Quando nasceu Júlio Dias de Queiroz? No momento em que saiu do ventre da mãe? Ou a vida biológica começou bem antes, no dia da concepção?
Objetivamente, podemos datar os ritos de passagem: para a família, nasceu no dia do parto; para a Nação, no dia do registro civil; para a Igreja, no dia do batismo; para a Academia Catarinense de Letras, no dia da entronação na cadeira 10.
Para a mente do Júlio, a vida psicológica se efetiva a partir das memórias mais antigas; talvez, lá pelos quatro anos civis. Para mim, Júlio Dias de Queiroz nasceu na véspera de Natal de 1981, quando recebi a carta dele, escrita cinco dias antes. Foi aí que ele passou a existir pra mim. O mestre tinha encontrado três poemas de minha autoria no Varal Literário da Praça XV, que impressionaram “pela intensidade e pela precisão de linguagem”. Por se sentir identificado comigo, propôs “conversar sobre a poesia, sobre o mundo e sobre a gente”.
Durante 34 anos, trocamos cartas e mensagens. E recebi alguns bons puxões de orelha: “Estou fora do linguajar moderno, mas não empregaria “usufruir” para dizer “fruir” ou “gozar”. […] Você é bom demais para cair (três vezes) no linguajar dos ‘cocôs’.”

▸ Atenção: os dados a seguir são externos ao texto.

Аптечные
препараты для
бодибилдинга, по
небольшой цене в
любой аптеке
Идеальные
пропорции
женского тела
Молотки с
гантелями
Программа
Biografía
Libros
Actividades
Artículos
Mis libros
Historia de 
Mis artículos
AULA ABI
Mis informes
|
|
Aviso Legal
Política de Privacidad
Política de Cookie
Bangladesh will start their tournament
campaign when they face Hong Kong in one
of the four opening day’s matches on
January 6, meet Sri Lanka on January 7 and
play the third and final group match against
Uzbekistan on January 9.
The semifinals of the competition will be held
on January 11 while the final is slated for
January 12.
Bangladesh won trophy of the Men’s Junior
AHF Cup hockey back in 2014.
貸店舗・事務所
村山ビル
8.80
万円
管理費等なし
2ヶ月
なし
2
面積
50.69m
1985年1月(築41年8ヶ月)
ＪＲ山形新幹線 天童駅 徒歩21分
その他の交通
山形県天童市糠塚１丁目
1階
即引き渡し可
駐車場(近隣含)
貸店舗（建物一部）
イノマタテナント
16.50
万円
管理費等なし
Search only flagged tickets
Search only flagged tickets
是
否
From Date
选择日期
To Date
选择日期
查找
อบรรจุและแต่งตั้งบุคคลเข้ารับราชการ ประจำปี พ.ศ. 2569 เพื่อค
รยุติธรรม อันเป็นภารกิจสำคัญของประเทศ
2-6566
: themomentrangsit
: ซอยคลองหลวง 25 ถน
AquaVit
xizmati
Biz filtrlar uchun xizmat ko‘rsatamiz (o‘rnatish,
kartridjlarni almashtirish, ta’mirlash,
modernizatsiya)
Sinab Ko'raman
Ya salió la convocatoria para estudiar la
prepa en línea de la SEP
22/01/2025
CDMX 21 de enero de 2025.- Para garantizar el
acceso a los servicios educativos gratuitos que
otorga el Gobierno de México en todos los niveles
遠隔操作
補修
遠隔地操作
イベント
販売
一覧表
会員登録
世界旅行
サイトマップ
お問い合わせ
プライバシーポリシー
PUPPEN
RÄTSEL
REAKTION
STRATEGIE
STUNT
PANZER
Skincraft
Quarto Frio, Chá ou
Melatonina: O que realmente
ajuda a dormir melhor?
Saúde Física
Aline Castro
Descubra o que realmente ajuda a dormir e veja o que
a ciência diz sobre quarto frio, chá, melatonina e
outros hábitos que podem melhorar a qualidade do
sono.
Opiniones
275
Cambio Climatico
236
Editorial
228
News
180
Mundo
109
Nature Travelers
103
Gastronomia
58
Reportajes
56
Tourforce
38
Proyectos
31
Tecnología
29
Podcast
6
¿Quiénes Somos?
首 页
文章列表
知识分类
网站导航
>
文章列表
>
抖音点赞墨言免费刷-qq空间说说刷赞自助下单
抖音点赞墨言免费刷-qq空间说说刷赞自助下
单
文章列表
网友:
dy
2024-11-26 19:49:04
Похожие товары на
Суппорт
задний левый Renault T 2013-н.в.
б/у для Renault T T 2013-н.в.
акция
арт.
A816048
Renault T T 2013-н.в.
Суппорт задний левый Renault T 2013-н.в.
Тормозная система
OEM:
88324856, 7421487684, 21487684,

No dia 24 de janeiro de 2016, o Júlio manifestou seu estado de espírito: “Mario, do pouco do que tenho – e não estou sendo falsamente modesto – tenho a obrigação de dividi-lo antes da partida para a outra dimensão do existir, que está muito próxima.”
Agora, ouvi dizer que ele morreu… Deve ser mais uma das brincadeiras dele, pois, ultimamente, ele vivia dialogando ludicamente com a morte; se tornaram amigos, se entendiam perfeitamente. Talvez, tenham combinado dar uma volta, fazer um passeio ou mesmo uma viagem mais longa.
Depois que ele comemorou o aniversário de noventa anos, foi aos poucos se retraindo, ficando lacônico, trocando nossas conversas por silêncios misteriosos. Talvez, estivesse realizando um dos últimos desejos: “viver o meu morrer”.
Ficaram alguns assuntos pendentes… Ele cobrava meus romances e eu ia mostrar pra ele os rascunhos de Suçurê; o outro está apenas concebido e inicia a gestação… Também ele, nunca me mostrou o livro que estava escrevendo depois dos noventa… Espero que tenha deixado os manuscritos com a Salma ou com o Celestino…
Levando em conta os silêncios dele – ultimamente –, pra mim vai fazer pouca diferença, pois posso conversar com os livros que ele escreveu, ler a lista de obras indicadas por ele e escrever sempre mais e melhor.
Vai ser bastante difícil o Júlio Dias de Queiroz morrer dentro de mim; ele será eterno…
E pra você? Você acredita no que estão dizendo por aí: que ele morreu? Ou dará vida e continuidade às brilhantes ideias dele?